Greene was born in 1952 in Ohsweken, on the Six Nations Reserve in Ontario, Canada. He fell into acting while working as a recording engineer, after a friend persuaded him to read his script. He started on stage, performing in Canadian and English productions in the 1970s, before making his screen debut in 1979 in an episode of the Canadian drama The Great Detective. His first film role was in the 1983 biopic Running Brave.

Greene’s Hollywood breakthrough came when Kevin Costner cast him as real-life Lakota Sioux medicine man Kicking Bird (Ziŋtká Nagwáka) in his Academy Award-winning 1990 western Dances with Wolves. Greene’s performance landed him an Academy Award nomination and launched his Hollywood career, which included roles in Thunderheart (1992), Maverick (1994), Die Hard with a Vengeance (1995), The Green Mile (1999) and The Twilight Saga: New Moon (2009).

Actor Graham Greene at the 2018 Toronto International film festival. Photograph: The Canadian Press/Alamy

More recently, Greene appeared in Taika Waititi’s FX series Reservation Dogs, HBO’s dystopian series The Last Of Us and Taylor Sheridan’s series 1883 and Tulsa King.

Prolific across his career, he worked until the end, with multiple projects yet to be released.

Greene won Grammy, Gemini and Canadian Screen awards across his career and has a star on Canada’s Walk of Fame. In June he received the Canadian governor general’s performing arts award for lifetime achievement.

Reflecting on his career in a 2024 interview for Canada’s Theatre Museum, Greene said: “When I first started out in the business, it was a very strange thing where they’d hand you the script where you had to speak the way they thought native people spoke. And in order to get my foot in the door a little further, I did it. I went along with it for a while … You gotta look stoic. Don’t smile … you gotta grunt a lot.

“I don’t know anybody who behaves like that.
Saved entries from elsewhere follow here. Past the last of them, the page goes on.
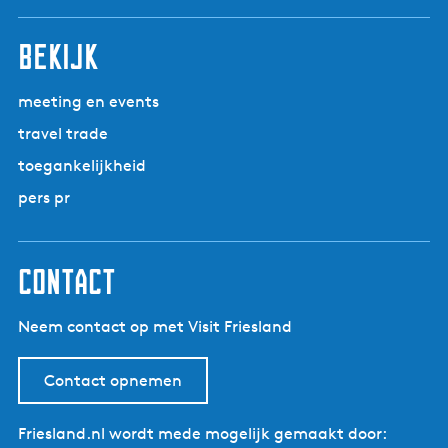
r
n
n
n
n
n
i
n
n
n
n
n
l
1
i
a
a
a
a
a
n
a
a
a
a
a
g
2
bekijk
g
a
e
H
e
n
p
d
meeting en events
a
e
travel trade
g
p
toegankelijkheid
i
a
n
g
pers pr
a
i
n
a
contact
Neem contact op met Visit Friesland
Contact opnemen
Friesland.nl wordt mede mogelijk gemaakt door: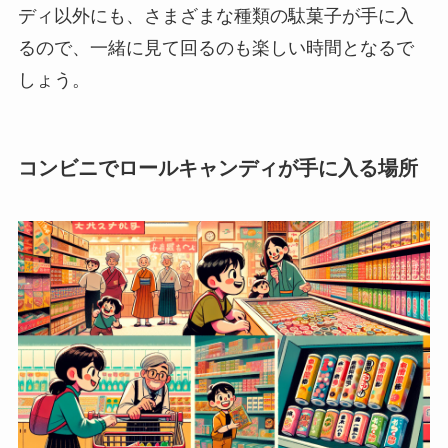
ディ以外にも、さまざまな種類の駄菓子が手に入
るので、一緒に見て回るのも楽しい時間となるで
しょう。
コンビニでロールキャンディが手に入る場所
Native people have an incredible sense of humour.

“And that’s what I said to Kevin [Costner]. I said, you know, the people in this film [Dances with Wolves], in this village, they have an incredible family, incredible relationship and fun has always been part of that. Fun is 50% of how they live and enjoy things. Family is family, no matter what.”

Greene is survived by his wife of 35 years, Hilary Blackmore, his daughter, Lilly Lazare-Greene, and grandson Tarlo.

 This article was amended on 3 September 2025. Graham Greene died in a hospital in Stratford, Ontario, not in Toronto as an earlier version said.